In [1]:
import numpy as np
import pandas as pd
from datetime import datetime
from sklearn.preprocessing import StandardScaler
from sklearn.cross_validation import KFold
from sklearn.metrics import mean_absolute_error
from scipy.stats import skew, boxcox
from math import exp, log
import xgboost as xgb
import itertools

def timer(start_time=None):
    if not start_time:
        start_time = datetime.now()
        return start_time
    elif start_time:
        tmin, tsec = divmod((datetime.now() - start_time).total_seconds(), 60)
        print(' Time taken: %i minutes and %s seconds.' %
              (tmin, round(tsec, 2)))


def scale_data(X, scaler=None):
    if not scaler:
        scaler = StandardScaler()
        scaler.fit(X)
    X = scaler.transform(X) # after scaler, dataframe is converted into numpy array
    return X, scaler

DATA_TRAIN_PATH = 'train.csv'
DATA_TEST_PATH = 'test.csv'

# add a shift on y
shift = 200



In [2]:
# these features are selected by the importance of xgboost. Use them to create interaction terms.
COMB_FEATURE = 'cat80,cat87,cat57,cat12,cat79,cat10,cat7,cat89,cat2,cat72,' \
               'cat81,cat11,cat1,cat13,cat9,cat3,cat16,cat90,cat23,cat36,' \
               'cat73,cat103,cat40,cat28,cat111,cat6,cat76,cat50,cat5,' \
               'cat4,cat14,cat38,cat24,cat82,cat25'.split(',')

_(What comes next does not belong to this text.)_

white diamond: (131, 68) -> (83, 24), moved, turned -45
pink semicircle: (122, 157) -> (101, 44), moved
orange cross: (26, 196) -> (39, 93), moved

# create a new object function. see https://www.kaggle.com/c/allstate-claims-severity/forums/t/24520/effect-of-mae
def fair_obj(preds, dtrain):
    fair_constant = 2
    
    labels = dtrain.get_label()
    x = (preds - labels)
    den = abs(x) + fair_constant
    grad = fair_constant * x / (den)
    hess = fair_constant * fair_constant / (den * den)
    return grad, hess

# customize evaluation function. Just compute the mae of original data, not the logarithm-transformed data
def xg_eval_mae(yhat, dtrain):
    y = dtrain.get_label()
    return 'mae', mean_absolute_error(np.exp(y)-shift, np.exp(yhat)-shift)    

In [54]:
def load_data(path_train=DATA_TRAIN_PATH, path_test=DATA_TEST_PATH, comb_feature=COMB_FEATURE):
    train_loader = pd.read_csv(path_train, dtype={'id': np.int32})
    train = train_loader.drop(['id', 'loss'], axis=1)
    test_loader = pd.read_csv(path_test, dtype={'id': np.int32})
    
    test = test_loader.drop(['id'], axis=1)
    ntrain = train.shape[0]
    ntest = test.shape[0]
    train_test = pd.concat((train, test)).reset_index(drop=True)
    numeric_feats = train_test.dtypes[train_test.dtypes != "object"].index # the index of .dtypes is actually the column names 
        
    # compute skew and do Box-Cox transformation
    skewed_feats = train[numeric_feats].apply(lambda x: skew(x.dropna()))
    # transform features with skew > 0.25 (this can be varied to find optimal value)
    skewed_feats = skewed_feats[skewed_feats > 0.25]
    skewed_feats = skewed_feats.index
    for feats in skewed_feats:
        train_test[feats] = train_test[feats] + 1
        train_test[feats], lam = boxcox(train_test[feats])
    
    
    # create interaction of selected categorical variables
    print('')
    for comb in itertools.combinations(COMB_FEATURE, 2):
        feat = comb[0] + "_" + comb[1]
        train_test[feat] = train_test[comb[0]] + train_test[comb[1]]
        print('Analyzing Columns:', feat)
    
    # factorize categorical features
    features = train_test.columns
    cats = [feat for feat in features if 'cat' in feat] # extract the features whose name contain string 'cat'. catgorical vars
    
    for feat in cats:
        train_test[feat] = pd.factorize(train_test[feat], sort=True)[0] #.factorize() returns a tuple, [0] is array, [1] is index
    x_train = train_test.iloc[:ntrain, :]
    x_test = train_test.iloc[ntrain:, :]
    train_test_scaled, scaler = scale_data(train_test)
    train, _ = scale_data(x_train, scaler)
    test, _ = scale_data(x_test, scaler)

    train_labels = np.log(np.array(train_loader['loss'] + shift))
    train_ids = train_loader['id'].values.astype(np.int32)
    test_ids = test_loader['id'].values.astype(np.int32)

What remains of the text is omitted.